ADR 0090: Canonical Array Representation for O(log n) at:put:
Status
Implemented (2026-06-25) — map-backed representation (BT-2680). Accepted 2026-06-02.
Context
Problem statement
Beamtalk's Array is a value type backed by BEAM's array module, wrapped in a
tagged map:
#{'$beamtalk_class' => 'Array', 'data' => ErlangArray}
array:get/2 and array:set/3 are O(log n), giving Array its reason to exist
over a plain list. But array:set/3 is not canonical: it leaves a stale
copy-on-write cache node inside the array tuple, so the result is not =:= to
an array:from_list/1-built array with identical elements:
from_list([1,99,3]) -> {array,3,0,false,undefined,{1,99,3,...},0,{1,99,3,...},0}
set(1,99,from_list([1,2,3])) -> {array,3,0,false,undefined,{1,99,3,...},0,{1,2,3,...},0}
^^ stale cache
Both render as #[1, 99, 3], but they compare unequal and hash differently.
Current state
BT-2362 (PR #2407) fixed the resulting bug — #[1,2,3] at: 2 put: 99 comparing
unequal to the literal #[1, 99, 3] — by re-canonicalising every at:put:
result through from_list(array:to_list(...)):
%% beamtalk_array:at_put/3 (current)
Updated = array:set(Index - 1, Value, Arr),
from_list(array:to_list(Updated)).
This is correct but O(n) per update (vs array:set/3's O(log n)), making
repeated at:put: in a loop O(n²).
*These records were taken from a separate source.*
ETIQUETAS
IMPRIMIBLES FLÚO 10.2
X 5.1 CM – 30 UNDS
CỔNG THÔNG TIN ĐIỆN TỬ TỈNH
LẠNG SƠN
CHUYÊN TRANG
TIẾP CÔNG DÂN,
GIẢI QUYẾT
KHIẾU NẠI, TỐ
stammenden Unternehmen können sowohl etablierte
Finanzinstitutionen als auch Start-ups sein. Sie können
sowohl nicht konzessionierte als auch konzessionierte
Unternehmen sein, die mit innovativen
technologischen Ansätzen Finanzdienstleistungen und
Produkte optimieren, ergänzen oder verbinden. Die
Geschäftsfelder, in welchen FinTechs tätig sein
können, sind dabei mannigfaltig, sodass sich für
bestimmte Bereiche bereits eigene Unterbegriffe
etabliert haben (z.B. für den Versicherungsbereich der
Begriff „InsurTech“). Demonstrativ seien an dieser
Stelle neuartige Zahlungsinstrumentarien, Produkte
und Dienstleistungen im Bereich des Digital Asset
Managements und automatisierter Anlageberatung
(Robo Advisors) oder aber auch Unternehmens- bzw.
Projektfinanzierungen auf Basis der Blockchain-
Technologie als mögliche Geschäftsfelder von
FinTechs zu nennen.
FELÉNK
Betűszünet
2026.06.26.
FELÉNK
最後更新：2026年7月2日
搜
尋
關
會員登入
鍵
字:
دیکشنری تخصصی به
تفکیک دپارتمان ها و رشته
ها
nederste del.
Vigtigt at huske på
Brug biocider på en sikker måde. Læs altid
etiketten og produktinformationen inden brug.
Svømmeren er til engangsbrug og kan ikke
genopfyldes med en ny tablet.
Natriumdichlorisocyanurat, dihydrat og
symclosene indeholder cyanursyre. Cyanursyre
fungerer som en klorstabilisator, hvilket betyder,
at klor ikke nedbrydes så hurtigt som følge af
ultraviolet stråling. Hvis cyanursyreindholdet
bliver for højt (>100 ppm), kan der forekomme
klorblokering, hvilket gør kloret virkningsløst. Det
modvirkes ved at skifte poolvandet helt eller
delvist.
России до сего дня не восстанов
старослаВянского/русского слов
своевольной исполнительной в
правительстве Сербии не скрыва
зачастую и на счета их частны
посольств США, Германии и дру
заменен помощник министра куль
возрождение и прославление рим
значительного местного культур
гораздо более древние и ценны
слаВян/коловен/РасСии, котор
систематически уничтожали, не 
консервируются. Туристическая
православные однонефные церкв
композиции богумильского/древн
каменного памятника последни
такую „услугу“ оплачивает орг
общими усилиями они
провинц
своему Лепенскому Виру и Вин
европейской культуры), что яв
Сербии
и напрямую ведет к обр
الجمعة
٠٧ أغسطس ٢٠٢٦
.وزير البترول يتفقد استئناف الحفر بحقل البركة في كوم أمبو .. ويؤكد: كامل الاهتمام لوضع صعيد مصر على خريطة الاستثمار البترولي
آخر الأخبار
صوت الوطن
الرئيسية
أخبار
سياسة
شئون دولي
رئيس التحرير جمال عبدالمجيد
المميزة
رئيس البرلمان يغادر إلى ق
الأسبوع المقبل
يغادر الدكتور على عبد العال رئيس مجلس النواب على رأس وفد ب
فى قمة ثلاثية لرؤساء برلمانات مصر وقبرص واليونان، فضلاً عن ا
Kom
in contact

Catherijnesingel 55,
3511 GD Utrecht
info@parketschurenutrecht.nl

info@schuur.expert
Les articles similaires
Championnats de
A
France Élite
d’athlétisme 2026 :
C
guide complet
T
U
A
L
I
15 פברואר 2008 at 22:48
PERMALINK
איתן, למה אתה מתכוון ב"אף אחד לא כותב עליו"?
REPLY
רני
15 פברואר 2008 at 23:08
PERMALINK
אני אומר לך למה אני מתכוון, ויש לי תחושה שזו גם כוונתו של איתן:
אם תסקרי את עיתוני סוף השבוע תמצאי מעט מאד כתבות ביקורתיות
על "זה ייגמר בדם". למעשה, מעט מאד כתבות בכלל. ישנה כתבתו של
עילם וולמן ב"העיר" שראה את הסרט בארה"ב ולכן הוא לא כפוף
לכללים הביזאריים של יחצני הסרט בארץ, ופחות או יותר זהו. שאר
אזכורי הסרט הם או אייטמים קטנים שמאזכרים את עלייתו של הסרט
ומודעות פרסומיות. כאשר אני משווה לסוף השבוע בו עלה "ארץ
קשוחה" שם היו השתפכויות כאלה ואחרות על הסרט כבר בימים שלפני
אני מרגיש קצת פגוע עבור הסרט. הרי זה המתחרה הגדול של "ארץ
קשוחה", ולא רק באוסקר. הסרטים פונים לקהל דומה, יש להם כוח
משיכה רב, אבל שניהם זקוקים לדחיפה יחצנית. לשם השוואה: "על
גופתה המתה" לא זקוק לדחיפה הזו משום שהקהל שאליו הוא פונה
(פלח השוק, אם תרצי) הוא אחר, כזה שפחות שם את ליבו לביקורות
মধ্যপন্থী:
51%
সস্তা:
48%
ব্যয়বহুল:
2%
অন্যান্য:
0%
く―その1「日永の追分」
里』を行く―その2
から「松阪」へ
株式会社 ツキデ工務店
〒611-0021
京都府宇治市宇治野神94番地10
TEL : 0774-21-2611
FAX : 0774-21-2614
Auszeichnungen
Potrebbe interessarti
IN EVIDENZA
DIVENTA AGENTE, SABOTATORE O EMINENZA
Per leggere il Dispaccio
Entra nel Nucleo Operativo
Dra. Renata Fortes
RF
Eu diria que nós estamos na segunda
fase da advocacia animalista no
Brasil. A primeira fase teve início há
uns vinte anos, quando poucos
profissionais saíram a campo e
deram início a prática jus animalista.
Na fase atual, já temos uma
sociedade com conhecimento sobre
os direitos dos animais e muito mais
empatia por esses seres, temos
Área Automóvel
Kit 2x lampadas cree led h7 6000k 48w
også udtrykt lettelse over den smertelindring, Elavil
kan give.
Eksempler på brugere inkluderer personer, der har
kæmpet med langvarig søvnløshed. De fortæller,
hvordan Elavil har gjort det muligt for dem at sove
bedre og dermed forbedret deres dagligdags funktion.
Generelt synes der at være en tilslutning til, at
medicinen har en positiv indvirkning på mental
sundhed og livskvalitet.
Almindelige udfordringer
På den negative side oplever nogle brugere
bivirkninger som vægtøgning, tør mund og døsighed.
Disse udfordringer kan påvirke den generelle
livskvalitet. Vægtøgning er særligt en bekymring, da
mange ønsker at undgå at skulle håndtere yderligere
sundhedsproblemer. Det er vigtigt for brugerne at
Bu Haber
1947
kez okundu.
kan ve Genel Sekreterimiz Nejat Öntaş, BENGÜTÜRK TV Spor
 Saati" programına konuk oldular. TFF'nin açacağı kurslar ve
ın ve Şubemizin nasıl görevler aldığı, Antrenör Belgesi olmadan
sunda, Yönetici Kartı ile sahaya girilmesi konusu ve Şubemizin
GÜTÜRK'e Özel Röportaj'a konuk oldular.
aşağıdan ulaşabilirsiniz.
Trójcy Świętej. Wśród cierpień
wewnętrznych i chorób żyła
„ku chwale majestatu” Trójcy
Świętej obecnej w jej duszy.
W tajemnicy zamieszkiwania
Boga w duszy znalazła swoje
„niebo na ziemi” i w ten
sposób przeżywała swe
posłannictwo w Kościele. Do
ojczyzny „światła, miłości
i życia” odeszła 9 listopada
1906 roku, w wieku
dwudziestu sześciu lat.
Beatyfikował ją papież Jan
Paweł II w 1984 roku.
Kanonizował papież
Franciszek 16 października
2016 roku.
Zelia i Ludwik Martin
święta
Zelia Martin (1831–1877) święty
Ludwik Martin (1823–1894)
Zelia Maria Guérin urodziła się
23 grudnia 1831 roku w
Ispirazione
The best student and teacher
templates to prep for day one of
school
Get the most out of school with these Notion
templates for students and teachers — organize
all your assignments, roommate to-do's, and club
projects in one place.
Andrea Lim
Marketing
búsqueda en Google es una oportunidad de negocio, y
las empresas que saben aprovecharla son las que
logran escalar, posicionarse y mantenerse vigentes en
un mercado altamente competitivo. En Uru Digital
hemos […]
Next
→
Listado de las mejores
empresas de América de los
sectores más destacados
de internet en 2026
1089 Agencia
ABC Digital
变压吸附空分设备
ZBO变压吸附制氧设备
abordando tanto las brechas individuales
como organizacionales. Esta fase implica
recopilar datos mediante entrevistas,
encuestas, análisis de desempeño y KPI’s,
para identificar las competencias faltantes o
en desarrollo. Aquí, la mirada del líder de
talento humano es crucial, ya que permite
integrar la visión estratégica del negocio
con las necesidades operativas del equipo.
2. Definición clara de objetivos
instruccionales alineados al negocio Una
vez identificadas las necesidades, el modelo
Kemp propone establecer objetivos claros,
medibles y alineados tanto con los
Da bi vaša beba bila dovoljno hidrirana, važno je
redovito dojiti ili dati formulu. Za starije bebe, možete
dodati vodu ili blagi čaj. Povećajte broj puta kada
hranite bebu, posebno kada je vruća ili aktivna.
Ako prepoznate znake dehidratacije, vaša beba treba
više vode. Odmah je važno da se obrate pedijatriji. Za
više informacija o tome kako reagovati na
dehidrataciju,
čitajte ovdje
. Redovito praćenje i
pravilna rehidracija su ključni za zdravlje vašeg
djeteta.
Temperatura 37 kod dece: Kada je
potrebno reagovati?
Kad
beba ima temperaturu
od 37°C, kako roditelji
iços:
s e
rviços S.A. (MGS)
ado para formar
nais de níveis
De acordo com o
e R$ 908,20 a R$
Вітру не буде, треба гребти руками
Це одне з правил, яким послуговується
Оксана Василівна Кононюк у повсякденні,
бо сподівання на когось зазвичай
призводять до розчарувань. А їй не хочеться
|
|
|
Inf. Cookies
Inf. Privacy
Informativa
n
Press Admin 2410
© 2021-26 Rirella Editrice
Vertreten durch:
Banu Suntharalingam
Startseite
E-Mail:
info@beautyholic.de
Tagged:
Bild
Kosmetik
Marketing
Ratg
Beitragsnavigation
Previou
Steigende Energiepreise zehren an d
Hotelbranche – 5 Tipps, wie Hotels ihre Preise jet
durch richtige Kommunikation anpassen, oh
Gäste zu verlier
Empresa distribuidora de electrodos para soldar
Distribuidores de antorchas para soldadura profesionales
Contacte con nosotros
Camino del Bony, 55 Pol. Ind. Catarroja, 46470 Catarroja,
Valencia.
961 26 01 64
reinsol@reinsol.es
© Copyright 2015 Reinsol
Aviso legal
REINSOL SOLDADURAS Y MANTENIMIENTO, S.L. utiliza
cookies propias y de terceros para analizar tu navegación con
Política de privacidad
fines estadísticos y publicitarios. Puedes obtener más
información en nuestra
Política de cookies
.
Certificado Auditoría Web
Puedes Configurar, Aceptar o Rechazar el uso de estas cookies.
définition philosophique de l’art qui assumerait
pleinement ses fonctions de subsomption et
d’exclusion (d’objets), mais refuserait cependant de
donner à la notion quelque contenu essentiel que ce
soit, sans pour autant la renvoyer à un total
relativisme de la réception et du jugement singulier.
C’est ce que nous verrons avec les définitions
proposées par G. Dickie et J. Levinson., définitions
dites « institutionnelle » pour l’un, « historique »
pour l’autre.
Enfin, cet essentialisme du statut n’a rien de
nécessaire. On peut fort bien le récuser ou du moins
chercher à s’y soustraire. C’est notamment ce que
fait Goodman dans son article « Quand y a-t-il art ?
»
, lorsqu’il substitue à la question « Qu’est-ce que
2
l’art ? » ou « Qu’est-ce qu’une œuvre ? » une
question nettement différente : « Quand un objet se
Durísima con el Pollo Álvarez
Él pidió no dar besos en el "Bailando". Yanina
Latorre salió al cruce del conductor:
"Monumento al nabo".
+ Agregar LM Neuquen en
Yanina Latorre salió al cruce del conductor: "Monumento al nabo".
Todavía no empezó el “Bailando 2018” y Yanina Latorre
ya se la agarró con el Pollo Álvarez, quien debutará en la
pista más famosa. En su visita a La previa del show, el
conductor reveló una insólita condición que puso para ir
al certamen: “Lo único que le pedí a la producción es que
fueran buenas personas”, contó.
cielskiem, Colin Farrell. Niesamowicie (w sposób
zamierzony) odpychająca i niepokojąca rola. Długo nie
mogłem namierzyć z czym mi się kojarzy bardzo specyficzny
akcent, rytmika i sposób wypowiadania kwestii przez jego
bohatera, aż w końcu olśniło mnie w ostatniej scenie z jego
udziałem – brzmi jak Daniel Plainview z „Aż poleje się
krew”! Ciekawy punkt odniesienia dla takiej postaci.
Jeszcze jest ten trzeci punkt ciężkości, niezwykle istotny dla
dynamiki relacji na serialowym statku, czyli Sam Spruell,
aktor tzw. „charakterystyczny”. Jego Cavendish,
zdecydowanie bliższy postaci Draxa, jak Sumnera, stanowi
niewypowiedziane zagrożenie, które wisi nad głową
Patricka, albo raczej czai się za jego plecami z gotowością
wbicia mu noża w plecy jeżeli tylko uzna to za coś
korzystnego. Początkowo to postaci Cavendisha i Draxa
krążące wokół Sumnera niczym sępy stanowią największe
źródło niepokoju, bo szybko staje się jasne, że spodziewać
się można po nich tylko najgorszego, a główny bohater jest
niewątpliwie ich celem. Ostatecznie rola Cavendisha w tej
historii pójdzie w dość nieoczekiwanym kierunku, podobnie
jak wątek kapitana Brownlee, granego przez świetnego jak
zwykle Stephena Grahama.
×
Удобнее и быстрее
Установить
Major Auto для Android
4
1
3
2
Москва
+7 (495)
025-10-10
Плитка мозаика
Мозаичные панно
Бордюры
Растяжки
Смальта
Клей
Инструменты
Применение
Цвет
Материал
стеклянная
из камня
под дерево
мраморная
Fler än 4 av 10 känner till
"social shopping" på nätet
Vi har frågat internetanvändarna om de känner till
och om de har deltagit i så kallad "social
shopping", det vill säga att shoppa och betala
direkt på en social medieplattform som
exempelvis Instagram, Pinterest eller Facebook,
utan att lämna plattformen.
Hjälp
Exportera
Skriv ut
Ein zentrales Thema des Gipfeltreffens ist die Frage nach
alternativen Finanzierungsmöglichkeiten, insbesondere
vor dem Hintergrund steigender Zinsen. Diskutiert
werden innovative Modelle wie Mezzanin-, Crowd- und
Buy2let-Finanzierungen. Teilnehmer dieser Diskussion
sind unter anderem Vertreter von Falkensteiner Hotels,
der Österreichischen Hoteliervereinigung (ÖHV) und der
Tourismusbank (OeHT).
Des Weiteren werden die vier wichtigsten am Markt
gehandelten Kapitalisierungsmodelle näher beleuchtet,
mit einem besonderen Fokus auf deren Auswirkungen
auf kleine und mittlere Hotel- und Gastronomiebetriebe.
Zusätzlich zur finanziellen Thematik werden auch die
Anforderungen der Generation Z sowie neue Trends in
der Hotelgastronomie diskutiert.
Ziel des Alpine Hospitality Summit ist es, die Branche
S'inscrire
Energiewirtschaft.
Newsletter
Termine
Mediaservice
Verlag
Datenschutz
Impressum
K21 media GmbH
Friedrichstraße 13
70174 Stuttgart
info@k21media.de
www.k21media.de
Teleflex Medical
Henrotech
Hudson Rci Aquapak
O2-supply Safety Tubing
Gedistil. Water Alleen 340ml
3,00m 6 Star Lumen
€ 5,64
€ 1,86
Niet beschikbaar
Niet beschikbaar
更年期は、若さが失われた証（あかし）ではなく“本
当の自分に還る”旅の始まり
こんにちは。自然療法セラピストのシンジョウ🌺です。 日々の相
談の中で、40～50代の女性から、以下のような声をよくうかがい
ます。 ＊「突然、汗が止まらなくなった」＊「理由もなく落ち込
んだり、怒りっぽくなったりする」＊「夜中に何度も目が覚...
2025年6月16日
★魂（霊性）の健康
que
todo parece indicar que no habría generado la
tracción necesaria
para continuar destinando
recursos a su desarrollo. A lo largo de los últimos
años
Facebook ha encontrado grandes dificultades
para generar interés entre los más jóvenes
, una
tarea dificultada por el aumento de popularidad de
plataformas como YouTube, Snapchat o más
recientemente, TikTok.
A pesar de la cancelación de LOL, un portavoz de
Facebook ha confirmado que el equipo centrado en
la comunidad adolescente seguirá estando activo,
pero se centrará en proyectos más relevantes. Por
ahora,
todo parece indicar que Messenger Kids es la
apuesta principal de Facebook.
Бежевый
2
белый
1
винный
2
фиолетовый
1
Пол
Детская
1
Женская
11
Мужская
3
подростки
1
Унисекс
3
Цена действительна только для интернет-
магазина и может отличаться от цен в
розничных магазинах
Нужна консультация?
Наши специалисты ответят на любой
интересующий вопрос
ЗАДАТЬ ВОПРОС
Measured cost: 5000 at:put: calls on a
200k-element array take 96.8 s, versus 583 µs for the raw array:set
path — roughly a 166,000× slowdown. The current at_put/3 doc comment
already flags this as a deliberate, temporary trade-off pending this ADR.
Every other Array operation (collect, select, slice_from, withAll:,
literals) already builds via array:from_list/array:map, which produce the
canonical representation. at:put: was the only array:set caller and thus
the only outlier — which is why this is purely an internal-representation
question, not a question of Array's public protocol.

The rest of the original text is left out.